German political parties campaigning for elections next month are competing to attract 2 million voters with roots in the former Soviet Union, amid concerns that Russian propaganda could sway votes in the community. The biggest push for votes has come from the far-right Alternative for Germany (AfD), which has six Russian-German candidates on its party slate, and whose leaders have had two meetings with the community in recent weeks. Including candidates for the Social Democrats, conservatives and other parties, a record number of Russian-German candidates are standing in the election on Sept. 24, after years of having just one representative there – Heinrich Zertik, a member of Chancellor Angela Merkel’s Christian Democrats (CDU). Zertik is one of about 3 million Germans with roots in Russia and the former Soviet Union, whose ancestors moved there hundreds of years ago, but who faced persecution, torture and exile after two world wars.
Long invisible, the Russian-German population came under the spotlight in January 2016 when an estimated 10,000 of its members hit the streets to protest the alleged rape by migrants of a 13-year-old Russian-German girl.
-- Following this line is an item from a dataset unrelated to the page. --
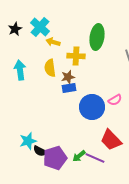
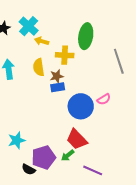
red trapezoid: (111, 140) -> (77, 139), moved
black semicircle: (40, 151) -> (29, 169), moved
purple line: (95, 158) -> (93, 170), moved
German police quickly debunked the story as fake news, but the rapid mobilization of so many Russian-Germans through social media raised concerns that they were susceptible to influence operations from Russia.
Western intelligence officials say Moscow is using social media, the expansion of the RT and Sputnik media outlets, and satellite broadcasts to challenge sanctions imposed over Russia’s involvement in Ukraine.